Mr. Carlson makes his stand for the involvement of Christian conservatives in government in two ways. First, he invokes the fear of malevolent elites. Leaving politics “could mean surrendering power to elites who do not care for these [Christian] morals in the first place.” He cites several Supreme Court cases to demonstrate the de-Christianization of the public square came in possible defiance of public opinion.
Mr. Carlson’s second, and deeper, charge is suggesting the government will harass peaceable practitioners of their beliefs, or coerce obedience. “How can the Christian Right regain their moral legitimacy when they are being legally sanctioned from doing so?” He cites the misbehavior of the IRS and government pressure on Christian owned businesses to cover morning after pills, per Obamacare, as proof of willful infringement on individuals’ right of conscience.
But, implicit in Mr. Carlson’s argument is a problematic premise. He assumes antagonism between the elite controlled state and the masses bolstered church. When mixed with religious dogmatism this view leads to a dangerous conclusion. Politics is viewed as the best way to preserve or restore Christianity in America.
Is his seminal essay “Politics as a Vocation”, German sociologist Max Weber defined politics as the art of compromise and deal making predicated on weighing social benefits against costs. The politician must unite “ultimate ends” with “an ethic of responsibility” to make necessary deals in order to shape policy. This need for flexibility, or ends justify the means, should rule out ideologues beholden to one conviction via self-selection.
By Weber’s definition, evangelicals are ill suited to direct the state. Within any religion believers ascribe to certain dogma. But in Christianity, doctrine is definitional. Fierce theological debates do not usually move the already committed. For example, evangelicals do not sacrifice or moderate Sola Scriptura to improve relations with Catholics. Such fierce intellectual combat is important for clarifying who stands where and why on matters of eternal life and death, but is not a recipe for good government.
Those seeking proof should consider evangelicals who meld Biblical inerrancy with public policy. In reaction to presumed hostile elites, advocacy for right of conscience has gone beyond defense. It now demands remaking society by restoring America to its founding as a Christian nation based upon Biblical precepts. And given present society’s depravity, Biblical inerrancy has extended beyond entering Heaven to encompass everything on Earth. The results are embarrassing.

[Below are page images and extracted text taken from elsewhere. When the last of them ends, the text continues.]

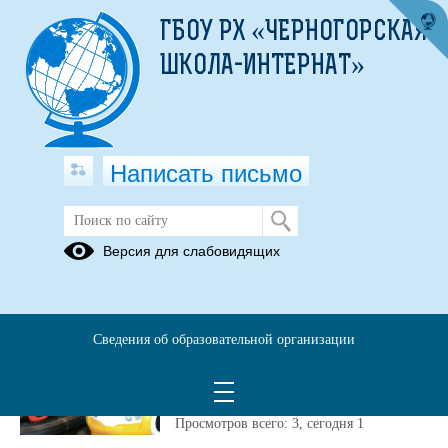
ГБОУ РХ «ЧЕРНОГОРСКАЯ
ШКОЛА-ИНТЕРНАТ»
Написать письмо
Публикации за Июнь 2026
Версия для слабовидящих
20.06.2026
20 июня 2026 года -
Сведения об образовательной организации
Отдых в городском
парке «Виктория»
Просмотров всего:
3
, сегодня
1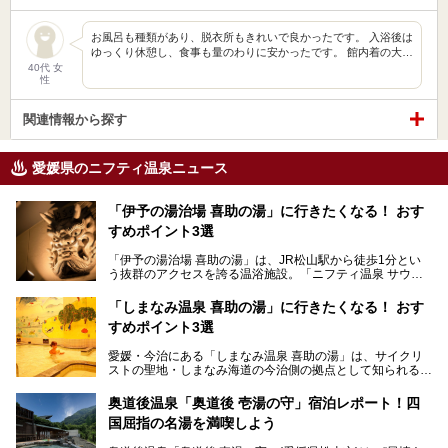
お風呂も種類があり、脱衣所もきれいで良かったです。 入浴後は
ゆっくり休憩し、食事も量のわりに安かったです。 館内着の大…
40代 女
性
関連情報から探す
愛媛県のニフティ温泉ニュース
「伊予の湯治場 喜助の湯」に行きたくなる！ おす
すめポイント3選
「伊予の湯治場 喜助の湯」は、JR松山駅から徒歩1分とい
う抜群のアクセスを誇る温浴施設。「ニフティ温泉 サウナ
ランキング」で2年連続1位を獲得し、全国から多くのサウ
ナーが訪れる人気スポットです。天然温泉・サウナ・岩盤
「しまなみ温泉 喜助の湯」に行きたくなる！ おす
浴・食事・宿泊まで“癒しのすべて”がそろう人気施設の中で
すめポイント3選
も、特におすすめしたい3つのポイントについて厳選してお
届けします。読めばきっと、行きたくなること間違いなし！
愛媛・今治にある「しまなみ温泉 喜助の湯」は、サイクリ
ストの聖地・しまなみ海道の今治側の拠点として知られる人
気の温泉施設。「日本一サイクリストが集まる温泉」とも呼
ばれていて、自転車ロッカーや工具、給水サービスなど、旅
奥道後温泉「奥道後 壱湯の守」宿泊レポート！四
人に嬉しい工夫がたっぷり。お風呂は内湯から半露天、サウ
国屈指の名湯を満喫しよう
ナまで種類豊富で広々空間。泉質も温度もバリエーション豊
かで、湯めぐり感覚で楽しめちゃいます。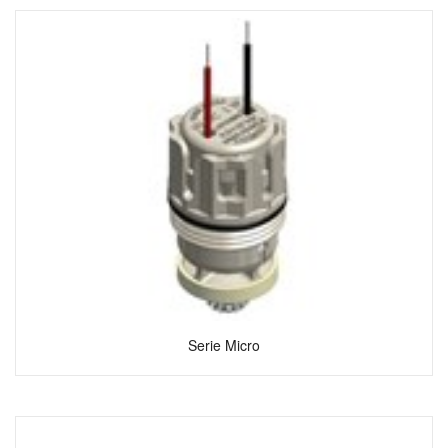
Serie Micro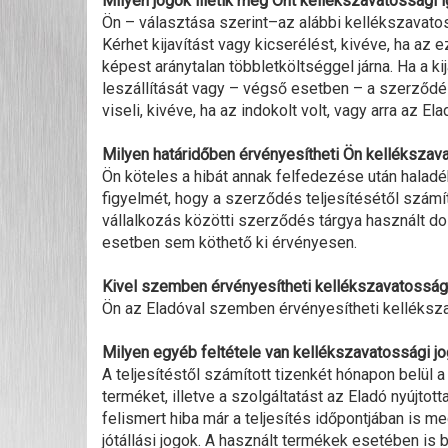
Milyen jogok illetik meg Önt kellékszavatossági 
Ön – választása szerint–az alábbi kellékszavatos
Kérhet kijavítást vagy kicserélést, kivéve, ha az
képest aránytalan többletköltséggel járna. Ha a ki
leszállítását vagy – végső esetben – a szerződést
viseli, kivéve, ha az indokolt volt, vagy arra az Ela
Milyen határidőben érvényesítheti Ön kellékszav
Ön köteles a hibát annak felfedezése után haladék
figyelmét, hogy a szerződés teljesítésétől számít
vállalkozás közötti szerződés tárgya használt do
esetben sem köthető ki érvényesen.
Kivel szemben érvényesítheti kellékszavatosság
Ön az Eladóval szemben érvényesítheti kelléksza
Milyen egyéb feltétele van kellékszavatossági j
A teljesítéstől számított tizenkét hónapon belül 
terméket, illetve a szolgáltatást az Eladó nyújtott
felismert hiba már a teljesítés időpontjában is 
jótállási jogok. A használt termékek esetében is 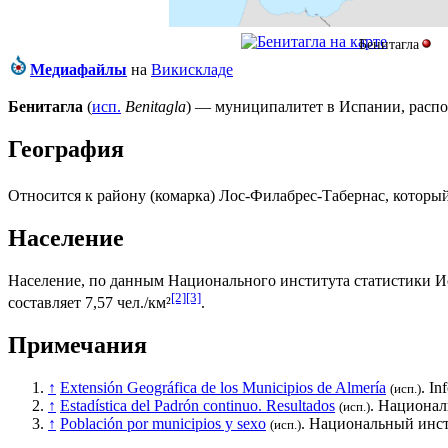
Бенитагла
Медиафайлы
на
Викискладе
Бенитагла
(
исп.
Benitagla
) — муниципалитет в
Испании
, рас
География
Относится к району (
комарка
)
Лос-Филабрес-Табернас
, которы
Население
Население, по данным
Национального института статистики 
[2]
[3]
составляет 7,57 чел./км²
.
Примечания
↑
Extensión Geográfica de los Municipios de Almería
. In
(исп.)
↑
Estadística del Padrón continuo. Resultados
.
Национал
(исп.)
↑
Población por municipios y sexo
.
Национальный инст
(исп.)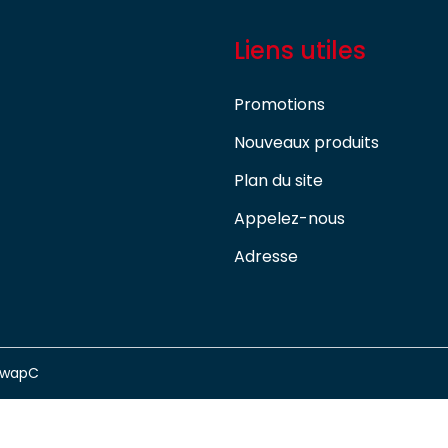
Liens utiles
Promotions
Nouveaux produits
Plan du site
Appelez-nous
Adresse
swapC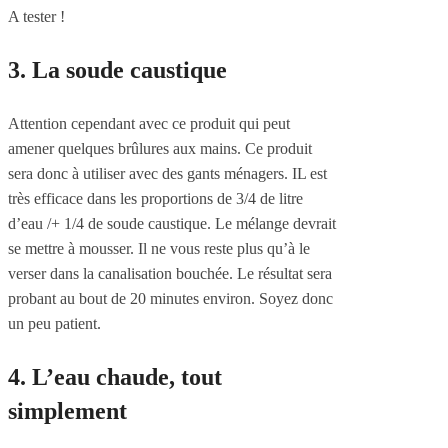
A tester !
3. La soude caustique
Attention cependant avec ce produit qui peut
amener quelques brûlures aux mains. Ce produit
sera donc à utiliser avec des gants ménagers. IL est
très efficace dans les proportions de 3/4 de litre
d’eau /+ 1/4 de soude caustique. Le mélange devrait
se mettre à mousser. Il ne vous reste plus qu’à le
verser dans la canalisation bouchée. Le résultat sera
probant au bout de 20 minutes environ. Soyez donc
un peu patient.
4. L’eau chaude, tout
simplement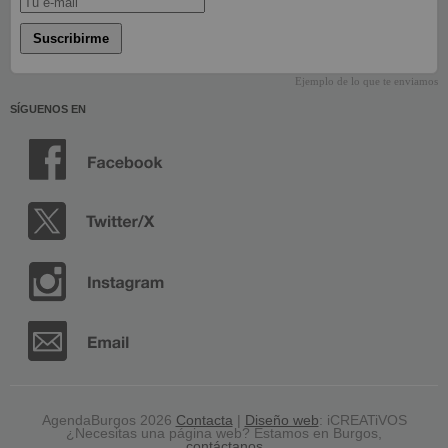
Suscribirme
Ejemplo de lo que te enviamos
SÍGUENOS EN
AgendaBurgos 2026
Contacta
|
Diseño web
: iCREATiVOS
¿Necesitas una página web? Estamos en Burgos,
contáctanos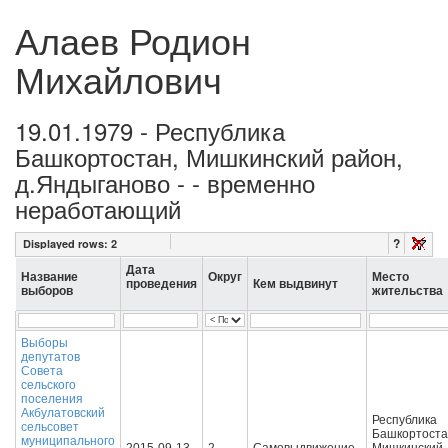
Алаев Родион
Михайлович
19.01.1979 - Республика
Башкортостан, Мишкинский район,
д.Яндыганово - - временно
неработающий
?
Displayed rows:
2
Дата
Название
Округ
Место
проведения
Кем выдвинут
выборов
жительства
Выборы
депутатов
Совета
сельского
поселения
Акбулатовский
Республика
сельсовет
Башкортоста
муниципального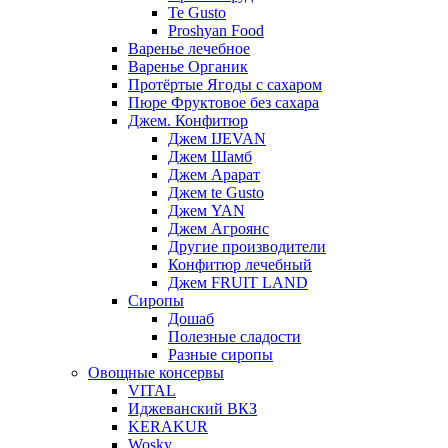
Te Gusto
Proshyan Food
Варенье лечебное
Варенье Органик
Протёртые Ягоды с сахаром
Пюре Фруктовое без сахара
Джем. Конфитюр
Джем IJEVAN
Джем Шамб
Джем Арарат
Джем te Gusto
Джем YAN
Джем Агроянс
Другие производители
Конфитюр лечебный
Джем FRUIT LAND
Сиропы
Дошаб
Полезные сладости
Разные сиропы
Овощные консервы
VITAL
Иджеванский ВКЗ
KERAKUR
Wosky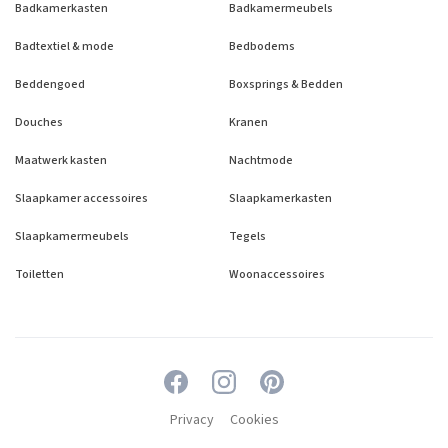
Badkamerkasten
Badkamermeubels
Badtextiel & mode
Bedbodems
Beddengoed
Boxsprings & Bedden
Douches
Kranen
Maatwerk kasten
Nachtmode
Slaapkamer accessoires
Slaapkamerkasten
Slaapkamermeubels
Tegels
Toiletten
Woonaccessoires
Privacy
Cookies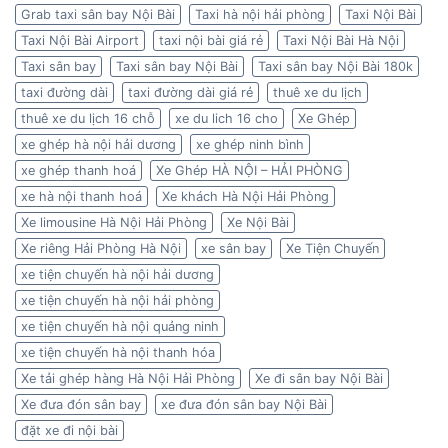
Grab taxi sân bay Nội Bài
Taxi hà nội hải phòng
Taxi Nội Bài
Taxi Nội Bài Airport
taxi nội bài giá rẻ
Taxi Nội Bài Hà Nội
Taxi sân bay
Taxi sân bay Nội Bài
Taxi sân bay Nội Bài 180k
taxi đường dài
taxi đường dài giá rẻ
thuê xe du lịch
thuê xe du lịch 16 chỗ
xe du lich 16 cho
Xe Ghép
xe ghép hà nội hải dương
xe ghép ninh bình
xe ghép thanh hoá
Xe Ghép HÀ NỘI – HẢI PHÒNG
xe hà nội thanh hoá
Xe khách Hà Nội Hải Phòng
Xe limousine Hà Nội Hải Phòng
Xe Nội Bài
Xe riêng Hải Phòng Hà Nội
xe sân bay
Xe Tiện Chuyến
xe tiện chuyến hà nội hải dương
xe tiện chuyến hà nội hải phòng
xe tiện chuyến hà nội quảng ninh
xe tiện chuyến hà nội thanh hóa
Xe tải ghép hàng Hà Nội Hải Phòng
Xe đi sân bay Nội Bài
Xe đưa đón sân bay
xe đưa đón sân bay Nội Bài
đặt xe đi nội bài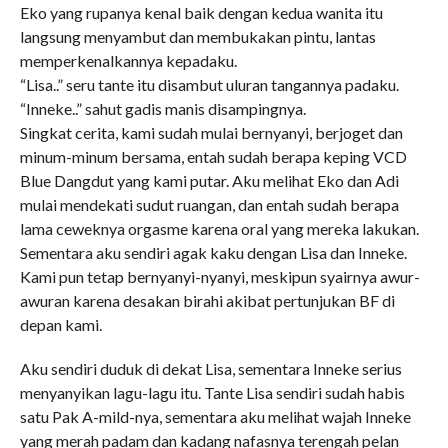
Eko yang rupanya kenal baik dengan kedua wanita itu
langsung menyambut dan membukakan pintu, lantas
memperkenalkannya kepadaku.
“Lisa..” seru tante itu disambut uluran tangannya padaku.
“Inneke..” sahut gadis manis disampingnya.
Singkat cerita, kami sudah mulai bernyanyi, berjoget dan
minum-minum bersama, entah sudah berapa keping VCD
Blue Dangdut yang kami putar. Aku melihat Eko dan Adi
mulai mendekati sudut ruangan, dan entah sudah berapa
lama ceweknya orgasme karena oral yang mereka lakukan.
Sementara aku sendiri agak kaku dengan Lisa dan Inneke.
Kami pun tetap bernyanyi-nyanyi, meskipun syairnya awur-
awuran karena desakan birahi akibat pertunjukan BF di
depan kami.
Aku sendiri duduk di dekat Lisa, sementara Inneke serius
menyanyikan lagu-lagu itu. Tante Lisa sendiri sudah habis
satu Pak A-mild-nya, sementara aku melihat wajah Inneke
yang merah padam dan kadang nafasnya terengah pelan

Evangelical politicians look foolish when they declare science a matter of opinion, such as proclaiming a woman’s body can shutdown an unwanted pregnancy if raped. They reek of hypocrisy by enthusiastically supporting a war waged by a co-religionist, see Iraq in 2003-2004. They appear fascistic when party dissenters are called treasonous and purged for not toeing the party line: just witness a Republican primary. Yet, those disturbing standards of ideological purity in politics mirror the doctrinal orthodoxy that is required of a devout believer.
But even if one grants the validity of Mr. Carlson’s claim that elites seek national de-Christianization, electing Christian conservatives to government will change little. Flexibility and deal making are the original sins of governance. Dogmatism has its uses for intellectual demarcation and group cohesion. But regarding policy, one must “render to Caesar what is Caesar’s and to God what is God’s.”
Evangelicals seek to “reclaim America for Christ” out of fear. They look at how far Europe has fallen and see America’s future unless they act. While honorable, this belief is mistaken. Eighty years ago, Hilaire Belloc saw into the heart of Europe’s self-destruction. The crisis of the 20th Century stemmed not from materialism, nationalism, or any other ism. These were by-products of a loss of faith among individuals.
“Western Europe has progressively lost its religion, and especially that united religious doctrine permeating the whole community, which unity gives spiritual strength to that community…As nations we worship ourselves, we worship the nation; or we worship (some few of us) a particular economic arrangement…”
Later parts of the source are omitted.